Further, U.S. dollar-denominated bonds issued by PDVSA and EDC contain language providing that claims for the unpaid principal and interest against PDVSA and EDC (as applicable) “will be prescribed unless made within six years of the due date for payment.” (Emphasis added.) This is consistent with the statute of limitations period under New York law for this type of claim.
The National Assembly is aware that the Maduro regime has now defaulted on all of the Republic’s U.S. dollar-denominated bonds and that PDVSA and EDC are also in default on their U.S. dollar-denominated bonds. Those defaults commenced in the second and third calendar quarters of 2017 and have persisted since that time. Given the six-year statute of limitations period under New York law applicable to claims for these defaulted amounts, the Authorities do not expect that any of these claims will become time-barred in a New York court as a result of the expiration of the statute of limitations until, at the earliest, sometime in 2023.

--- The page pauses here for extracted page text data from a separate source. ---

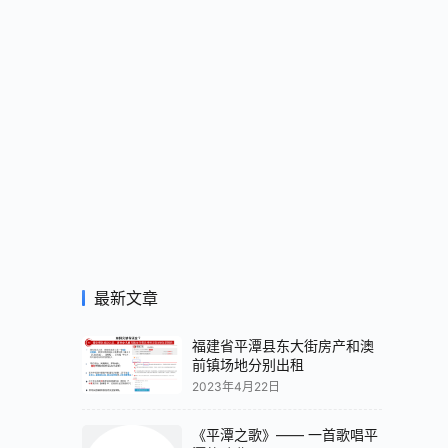
最新文章
福建省平潭县东大街房产和澳
前镇场地分别出租
2023年4月22日
《平潭之歌》—— 一首歌唱平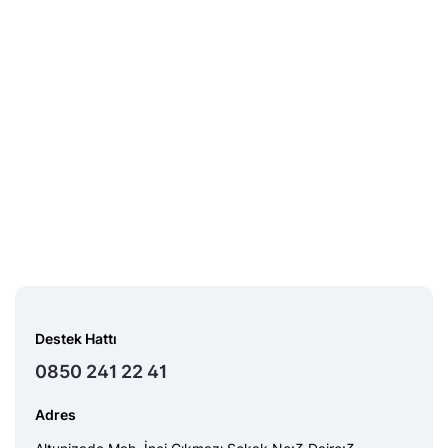
Destek Hattı
0850 241 22 41
Adres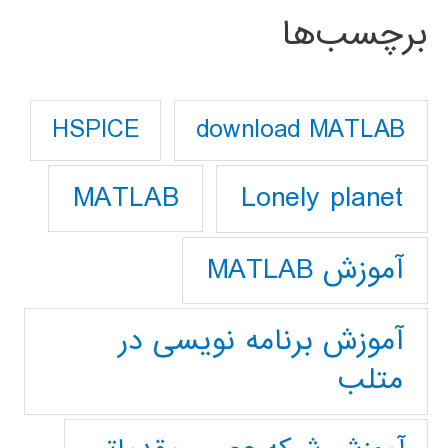
برچسب‌ها
download MATLAB
HSPICE
Lonely planet
MATLAB
آموزش MATLAB
آموزش برنامه نویسی در
متلب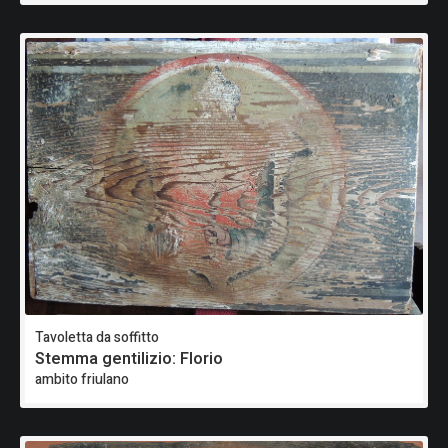
Tavoletta da soffitto
Stemma gentilizio: Florio
ambito friulano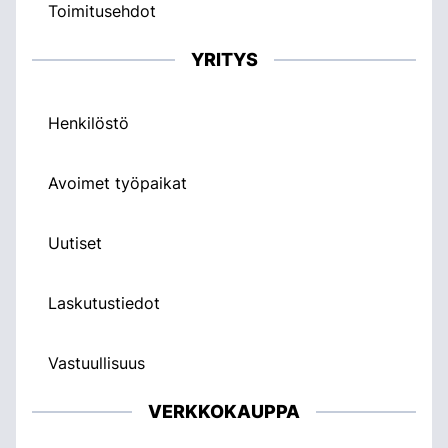
Toimitusehdot
YRITYS
Henkilöstö
Avoimet työpaikat
Uutiset
Laskutustiedot
Vastuullisuus
VERKKOKAUPPA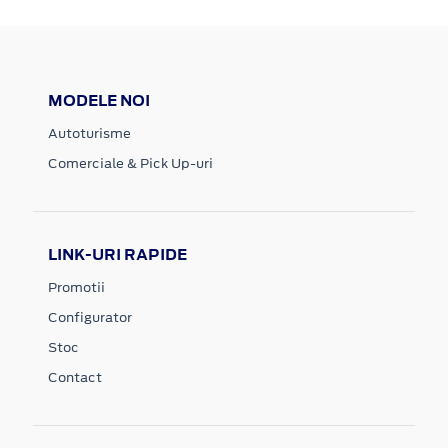
MODELE NOI
Autoturisme
Comerciale & Pick Up-uri
LINK-URI RAPIDE
Promotii
Configurator
Stoc
Contact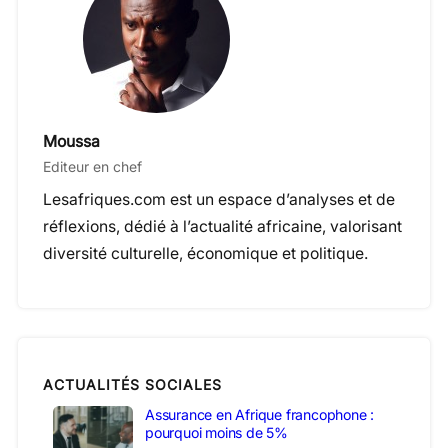
Moussa
Editeur en chef
Lesafriques.com est un espace d’analyses et de
réflexions, dédié à l’actualité africaine, valorisant
diversité culturelle, économique et politique.
ACTUALITÉS SOCIALES
Assurance en Afrique francophone :
pourquoi moins de 5%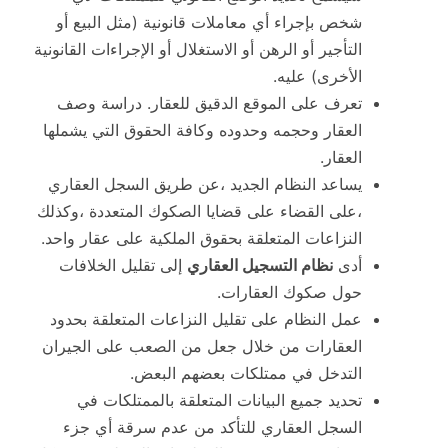
شخص بإجراء أي معاملات قانونية (مثل البيع أو
التأجير أو الرهن أو الاستغلال أو الإجراءات القانونية
الأخرى) عليه.
تعرف على الموقع الدقيق للعقار. دراسة وصف
العقار وحجمه وحدوده وكافة الحقوق التي يشملها
العقار.
يساعد النظام الجديد ،عن طريق السجل العقاري
،على القضاء على قضايا الصكوك المتعددة ،وكذلك
النزاعات المتعلقة بحقوق الملكية على عقار واحد.
أدى
نظام التسجيل العقاري
إلى تقليل الخلافات
حول صكوك العقارات.
عمل النظام على تقليل النزاعات المتعلقة بحدود
العقارات من خلال جعل من الصعب على الجيران
التدخل في ممتلكات بعضهم البعض.
تحديد جميع البيانات المتعلقة بالممتلكات في
السجل العقاري للتأكد من عدم سرقة أي جزء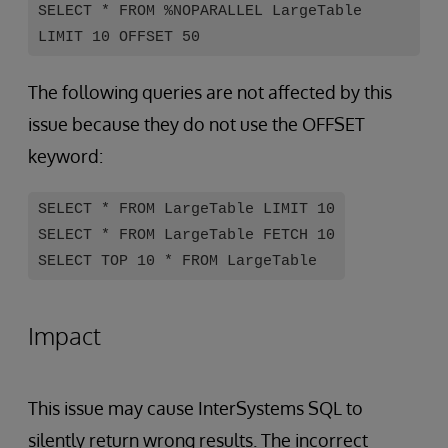
SELECT * FROM %NOPARALLEL LargeTable
LIMIT 10 OFFSET 50
The following queries are not affected by this
issue because they do not use the OFFSET
keyword:
SELECT * FROM LargeTable LIMIT 10
SELECT * FROM LargeTable FETCH 10
SELECT TOP 10 * FROM LargeTable
Impact
This issue may cause InterSystems SQL to
silently return wrong results. The incorrect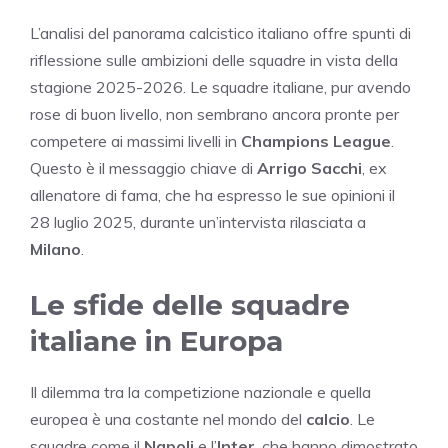
L’analisi del panorama calcistico italiano offre spunti di
riflessione sulle ambizioni delle squadre in vista della
stagione 2025-2026. Le squadre italiane, pur avendo
rose di buon livello, non sembrano ancora pronte per
competere ai massimi livelli in
Champions League
.
Questo è il messaggio chiave di
Arrigo Sacchi
, ex
allenatore di fama, che ha espresso le sue opinioni il
28 luglio 2025, durante un’intervista rilasciata a
Milano
.
Le sfide delle squadre
italiane in Europa
Il dilemma tra la competizione nazionale e quella
europea è una costante nel mondo del
calcio
. Le
squadre come il
Napoli
e l’
Inter
, che hanno dimostrato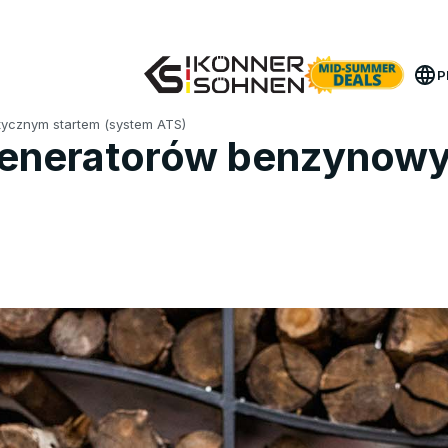
bierz bonusowy akumulator 🎁 Zestawy akumulatorowe 
P
ycznym startem (system ATS)
 generatorów benzynow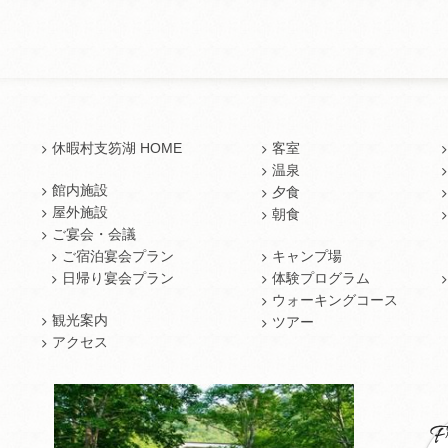
休暇村支笏湖 HOME
客室
温泉
館内施設
夕食
屋外施設
朝食
ご宴会・会議
ご宿泊宴会プラン
キャンプ場
日帰り宴会プラン
体験プログラム
ウォーキングコース
観光案内
ツアー
アクセス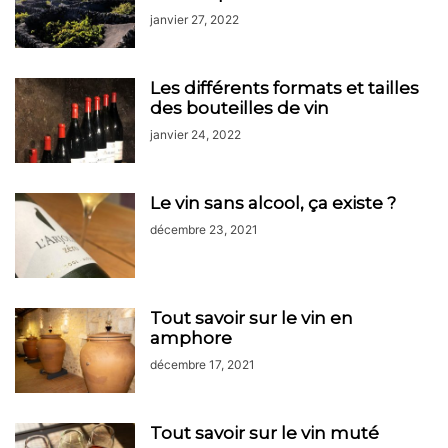
janvier 27, 2022
Les différents formats et tailles
des bouteilles de vin
janvier 24, 2022
Le vin sans alcool, ça existe ?
décembre 23, 2021
Tout savoir sur le vin en
amphore
décembre 17, 2021
Tout savoir sur le vin muté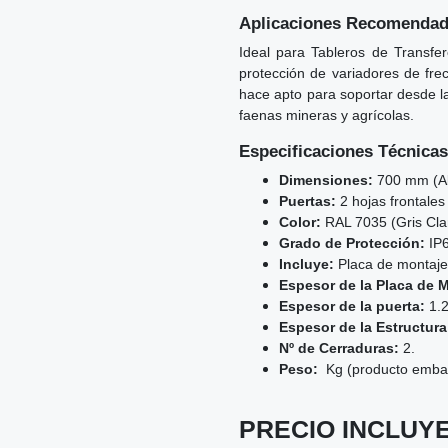
Aplicaciones Recomenda
Ideal para Tableros de Transfer
protección de variadores de fre
hace apto para soportar desde la
faenas mineras y agrícolas.
Especificaciones Técnicas
Dimensiones:
700 mm (Al
Puertas:
2 hojas frontales
Color:
RAL 7035 (Gris Clar
Grado de Protección:
IP6
Incluye:
Placa de montaje 
Espesor de la Placa de 
Espesor de la puerta:
1.
Espesor de la Estructur
Nº de Cerraduras:
2.
Peso:
Kg (producto embal
PRECIO INCLUYE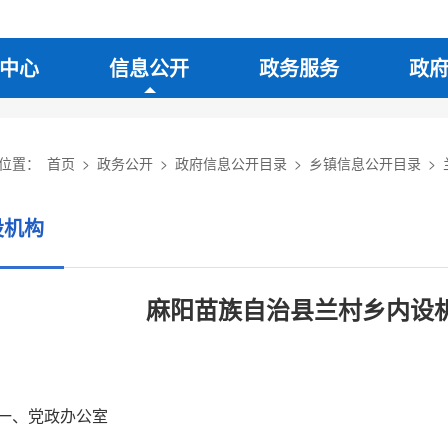
中心
信息公开
政务服务
政
位置：
首页
>
政务公开
>
政府信息公开目录
>
乡镇信息公开目录
>
设机构
麻阳苗族自治县兰村乡内设
一、党政办公室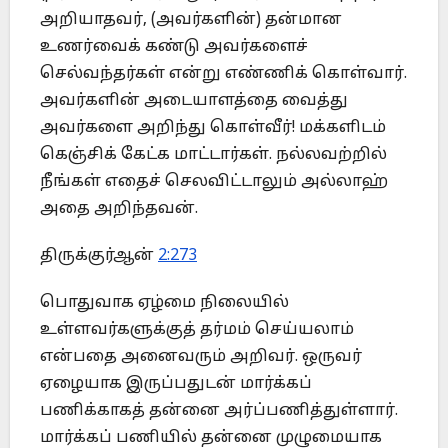
அறியாதவர், (அவர்களின்) தன்மான
உணர்வைக் கண்டு அவர்களைச்
செல்வந்தர்கள் என்று எண்ணிக் கொள்வார்.
அவர்களின் அடையாளத்தை வைத்து
அவர்களை அறிந்து கொள்வீர்! மக்களிடம்
கெஞ்சிக் கேட்க மாட்டார்கள். நல்லவற்றில்
நீங்கள் எதைச் செலவிட்டாலும் அல்லாஹ்
அதை அறிந்தவன்.
திருக்குர்ஆன்
2:273
பொதுவாக ஏழ்மை நிலையில்
உள்ளவர்களுக்குத் தர்மம் செய்யலாம்
என்பதை அனைவரும் அறிவர். ஒருவர்
ஏழையாக இருப்பதுடன் மார்க்கப்
பணிக்காகத் தன்னை அர்ப்பணித்துள்ளார்.
மார்க்கப் பணியில் தன்னை முழுமையாக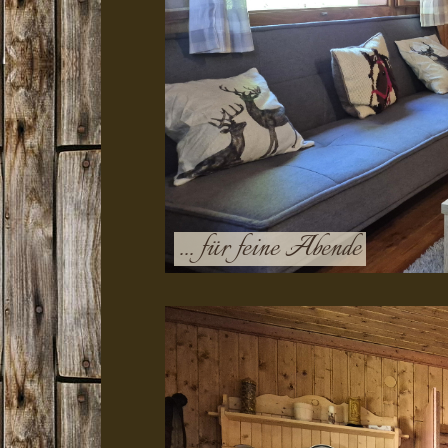
... für feine Abende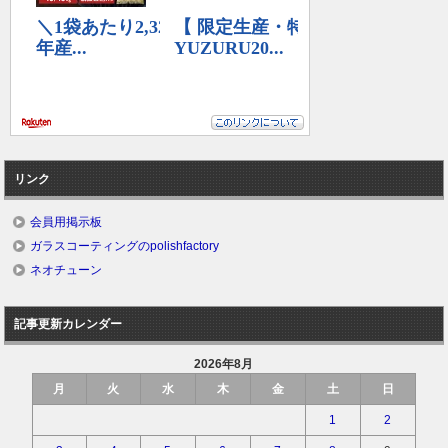
リンク
会員用掲示板
ガラスコーティングのpolishfactory
ネオチューン
記事更新カレンダー
2026年8月
月
火
水
木
金
土
日
1
2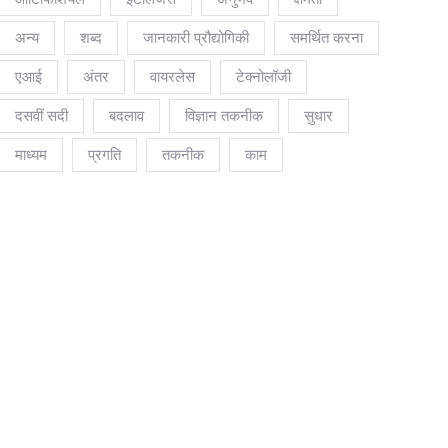
अन्य
शब्द
जानकारी प्रौद्योगिकी
समर्थित करना
एआई
अंतर
वायरलेस
टेक्नोलॉजी
दसवीं सदी
बदलाव
विज्ञान तकनीक
सुधार
माध्यम
प्रगति
तकनीक
काम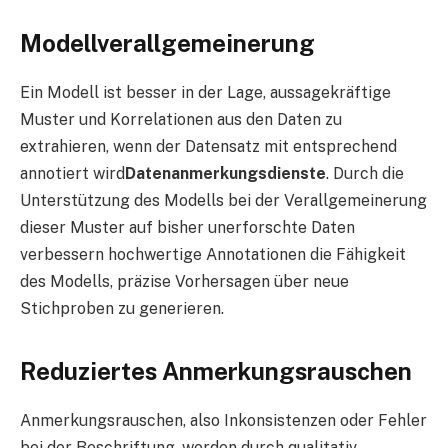
Modellverallgemeinerung
Ein Modell ist besser in der Lage, aussagekräftige
Muster und Korrelationen aus den Daten zu
extrahieren, wenn der Datensatz mit entsprechend
annotiert wird
Datenanmerkungsdienste
. Durch die
Unterstützung des Modells bei der Verallgemeinerung
dieser Muster auf bisher unerforschte Daten
verbessern hochwertige Annotationen die Fähigkeit
des Modells, präzise Vorhersagen über neue
Stichproben zu generieren.
Reduziertes Anmerkungsrauschen
Anmerkungsrauschen, also Inkonsistenzen oder Fehler
bei der Beschriftung, werden durch qualitativ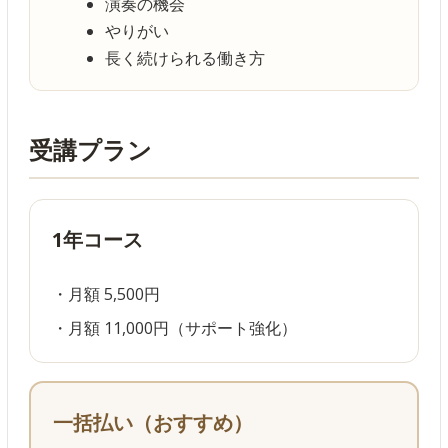
演奏の機会
やりがい
長く続けられる働き方
受講プラン
1年コース
・月額 5,500円
・月額 11,000円（サポート強化）
一括払い（おすすめ）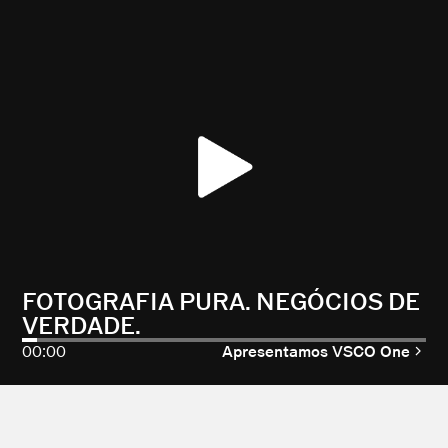
FOTOGRAFIA PURA. NEGÓCIOS DE
VERDADE.
00:00
Apresentamos VSCO One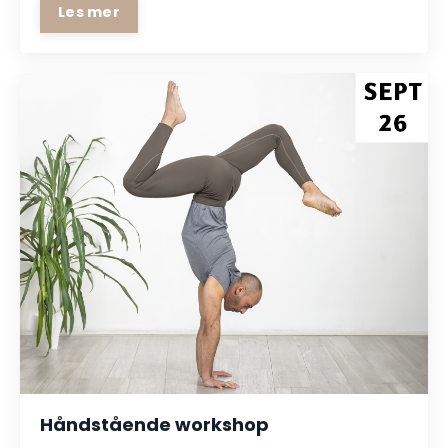
Les mer
Håndstående workshop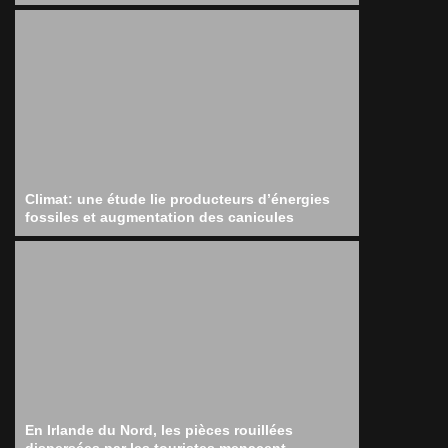
Climat: une étude lie producteurs d’énergies
fossiles et augmentation des canicules
En Irlande du Nord, les pièces rouillées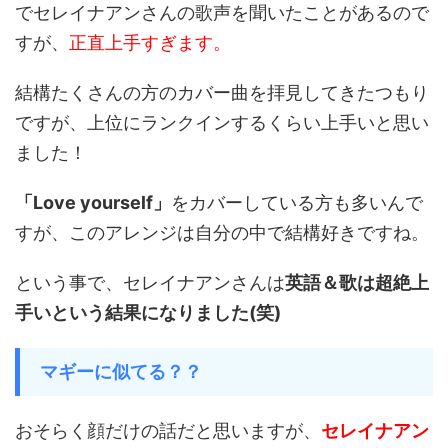
でセレイナアンさんの歌声を聞いたことがあるので
すが、
正直上手すぎます。
結構たくさんの方のカバー曲を拝見してきたつもり
ですが、上位にランクインするくらい上手いと思い
ました！
「Love yourself」
をカバーしている方も多いんで
すが、このアレンジは自分の中で結構好きですね。
という事で、セレイナアンさんは
英語＆歌は超絶上
手いという結果になりました(笑)
マギーに似てる？？
おそらく顔だけの話だと思いますが、
セレイナアン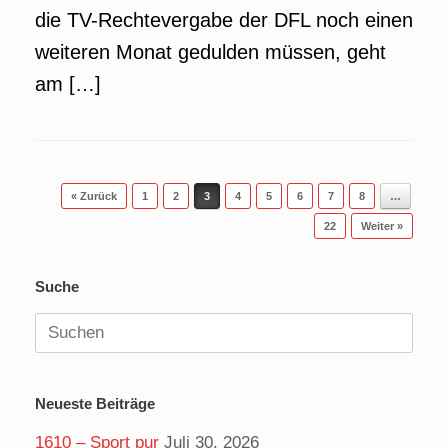
die TV-Rechtevergabe der DFL noch einen
weiteren Monat gedulden müssen, geht
am […]
Beitragsnavigation
« Zurück
1
2
3
4
5
6
7
8
…
22
Weiter »
Suche
Suchen
nach:
Neueste Beiträge
1610 – Sport pur
Juli 30, 2026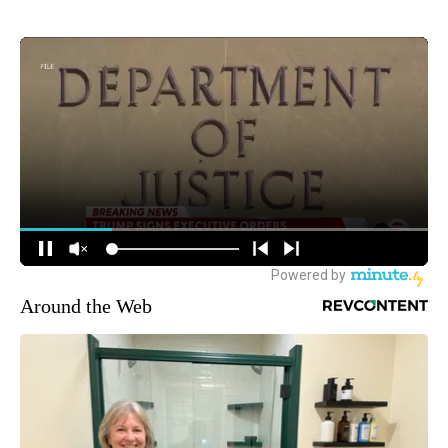
Around the Web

As confirmed repeatedly by U.S. courts, under the law of the United States the Interim Government is the only recognized government of the Republic. As such, the Interim Government is the sole body with the legal authority to bind the Republic in contractual matters; the illegitimate regime of Nicolás Maduro lacks that power. In this context, the Authorities wish to reiterate that if any contractual undertakings of the Republic are in danger of becoming time-barred as a result of the running of the statute of limitations (the Authorities are not aware of any such situation at this time), the Authorities will entertain proposals to extend the statute of limitations period so as to avoid the need for the claimant to bring a lawsuit to preserve its claim. The Authorities will recommend to the ad hoc Boards of Venezuela’s other public sector obligors that they adopt a similar policy with respect to their international contracts.
The Authorities appreciate the forbearance shown by most of the Republic’s creditors in pursuing legal remedies under the defaulted bonds. That forbearance is particularly appreciated in light of the dire humanitarian crisis in Venezuela, now aggravated by the COVID-19 pandemic. Although addressing this humanitarian crisis will naturally be a first priority for the Authorities following the restoration of democracy in the country, the Authorities remain committed to pursuing an orderly, consensual restructuring of the Chávez/Maduro era legacy claims against public sector obligors once this becomes legally feasible.